What needs to be done
Read through the records below and copy each line that uses the word "nhận".

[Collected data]
######

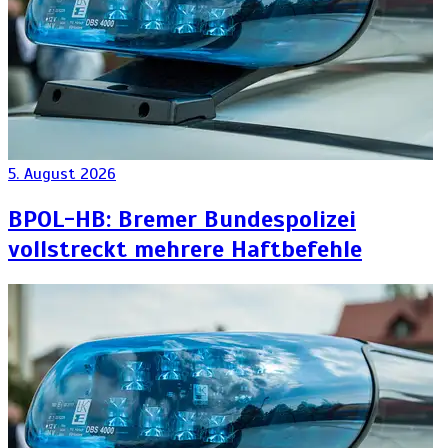
5. August 2026
BPOL-HB: Bremer Bundespolizei
vollstreckt mehrere Haftbefehle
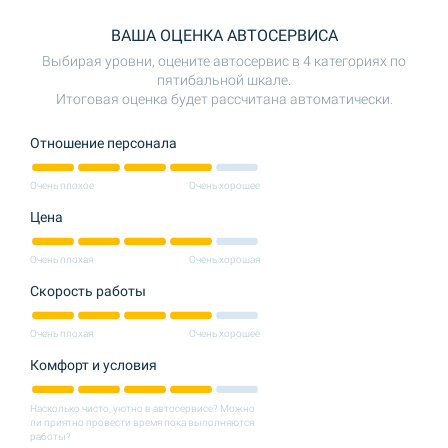
ВАША ОЦЕНКА АВТОСЕРВИСА
Выбирая уровни, оцените автосервис в 4 категориях по
пятибальной шкале.
Итоговая оценка будет рассчитана автоматически.
Отношение персонала
Очень плохое
Очень хорошее
Цена
Очень плохая
Очень хорошая
Скорость работы
Очень плохая
Очень хорошее
Комфорт и условия
Насколько чисто, уютно в автосервисе? Можно
ли приятно провести время пока выполняются
работы?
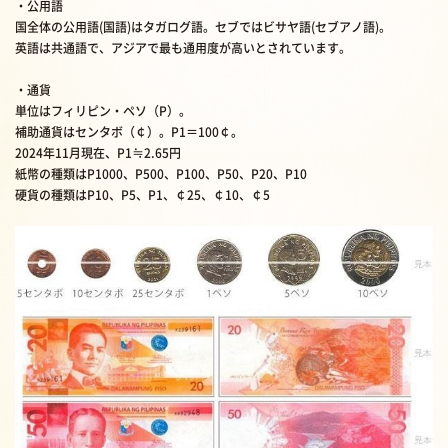
・公用語
国全体の公用語(国語)はタガログ語。セブではビサヤ語(セブアノ語)。
英語は共通語で、アジアで最も通用度が高いとされています。
・通貨
単位はフィリピン・ペソ（P）。
補助通貨はセンタボ（￠）。P1＝100￠。
2024年11月現在、P1≒2.65円
紙幣の種類はP1000、P500、P100、P50、P20、P10
硬貨の種類はP10、P5、P1、￠25、￠10、￠5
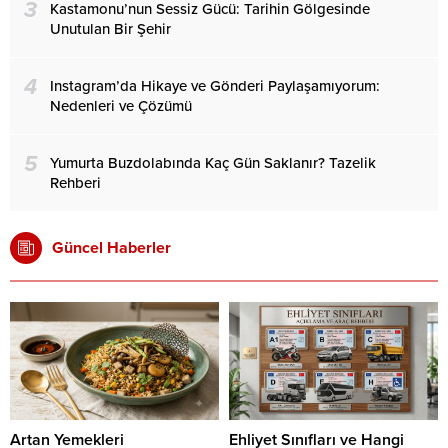
3
Kastamonu’nun Sessiz Gücü: Tarihin Gölgesinde
Unutulan Bir Şehir
4
Instagram’da Hikaye ve Gönderi Paylaşamıyorum:
Nedenleri ve Çözümü
5
Yumurta Buzdolabında Kaç Gün Saklanır? Tazelik
Rehberi
Güncel Haberler
Artan Yemekleri
Ehliyet Sınıfları ve Hangi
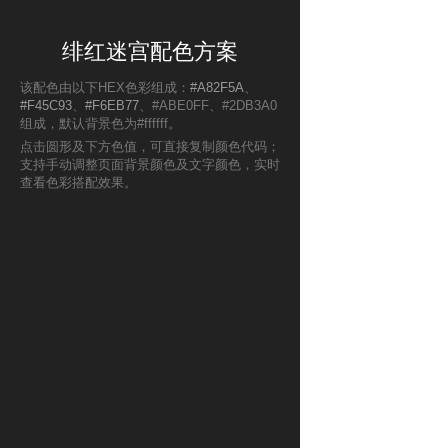
绯红迷宫配色方案
该配色由以下HEX色彩组成：
#A82F5A
、
#F45C93
、
#F6EB77
、#ABE0FF、#2DB3A0
组成，默认背景色为#ffffff。
点击圆形及下方色值，可直接复制颜色代码；
支持手动调整页面背景颜色及文字颜色，实时
查看色彩搭配效果。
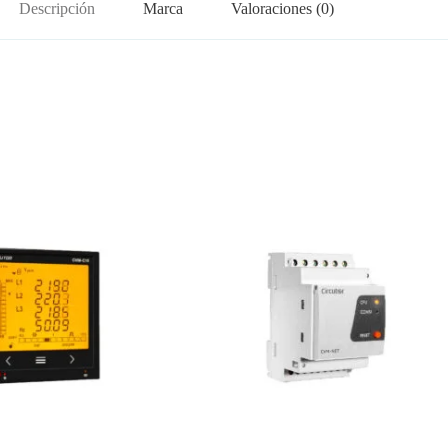
Descripción
Marca
Valoraciones (0)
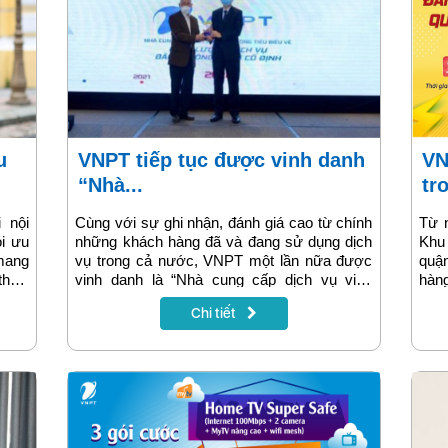
VNPT tiếp tục được vinh danh
VNPT tung khuyến mại hot
“Nhà...
tr
 nội
Cùng với sự ghi nhận, đánh giá cao từ chính
Từ n
ói ưu
những khách hàng đã và đang sử dụng dịch
Khu 
 mang
vụ trong cả nước, VNPT một lần nữa được
quậ
hoại
vinh danh là “Nhà cung cấp dịch vụ viễn
hàng
 nhận
thông tiêu biểu về Chất lượng Dịch vụ Băng
VNP
Chi tiết
u gọi
thông rộng cố định” đến từ World Mobile
“Ngà
 tìm
Broadband & ICT 2022.
năm 
ù hợp
viết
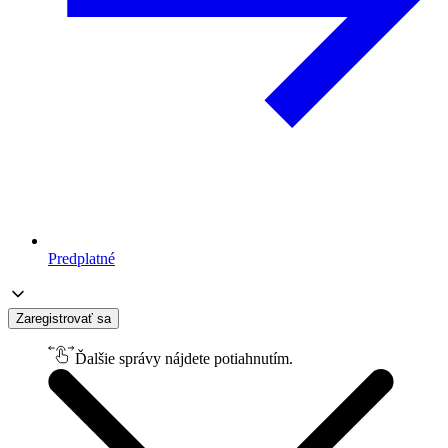
Predplatné
Zaregistrovať sa
Ďalšie správy nájdete potiahnutím.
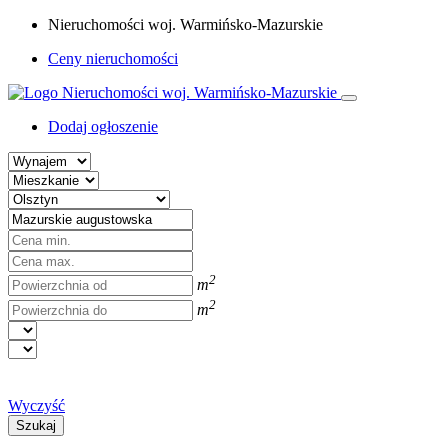
Nieruchomości woj. Warmińsko-Mazurskie
Ceny nieruchomości
Dodaj ogłoszenie
2
m
2
m
Wyczyść
Szukaj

######

Solved problem
Cùng với sự ghi nhận, đánh giá cao từ chính
 nhận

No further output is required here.